[Entries taken from a collection]
——————

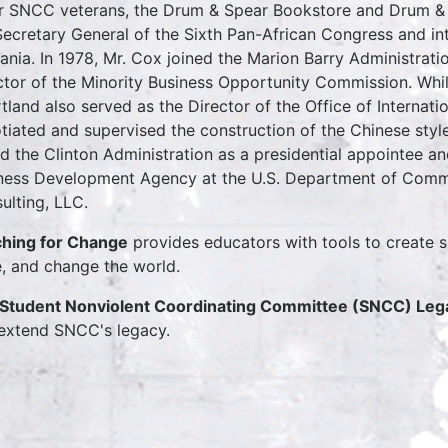
r SNCC veterans, the Drum & Spear Bookstore and Drum & S
Secretary General of the Sixth Pan-African Congress and int
ania. In 1978, Mr. Cox joined the Marion Barry Administrati
ctor of the Minority Business Opportunity Commission. Whi
tland also served as the Director of the Office of Internatio
tiated and supervised the construction of the Chinese sty
ed the Clinton Administration as a presidential appointee an
ness Development Agency at the U.S. Department of Comm
ulting, LLC.
hing for Change
provides educators with tools to create s
e, and change the world.
Student Nonviolent Coordinating Committee (SNCC) Lega
extend SNCC's legacy.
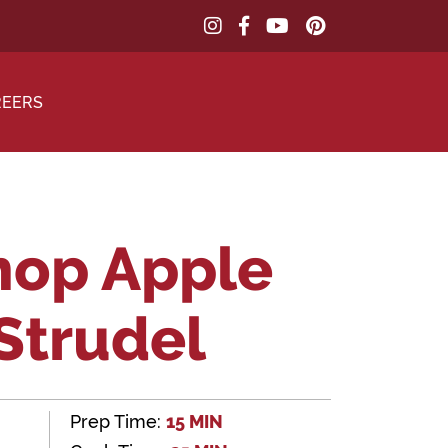
REERS
hop Apple
Strudel
Prep Time:
15 MIN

——————

--- ACTIVITY ---
For this exercise, return the records above in full and exactly, omitting the images.

--- WRITTEN ANSWER ---
r SNCC veterans, the Drum & Spear Bookstore and Drum & S
Secretary General of the Sixth Pan-African Congress and int
ania. In 1978, Mr. Cox joined the Marion Barry Administrati
ctor of the Minority Business Opportunity Commission. Whi
tland also served as the Director of the Office of Internatio
tiated and supervised the construction of the Chinese sty
ed the Clinton Administration as a presidential appointee an
ness Development Agency at the U.S. Department of Comm
ulting, LLC.
hing for Change
provides educators with tools to create s
e, and change the world.
Student Nonviolent Coordinating Committee (SNCC) Lega
extend SNCC's legacy.
REERS
hop Apple
Strudel
Prep Time:
15 MIN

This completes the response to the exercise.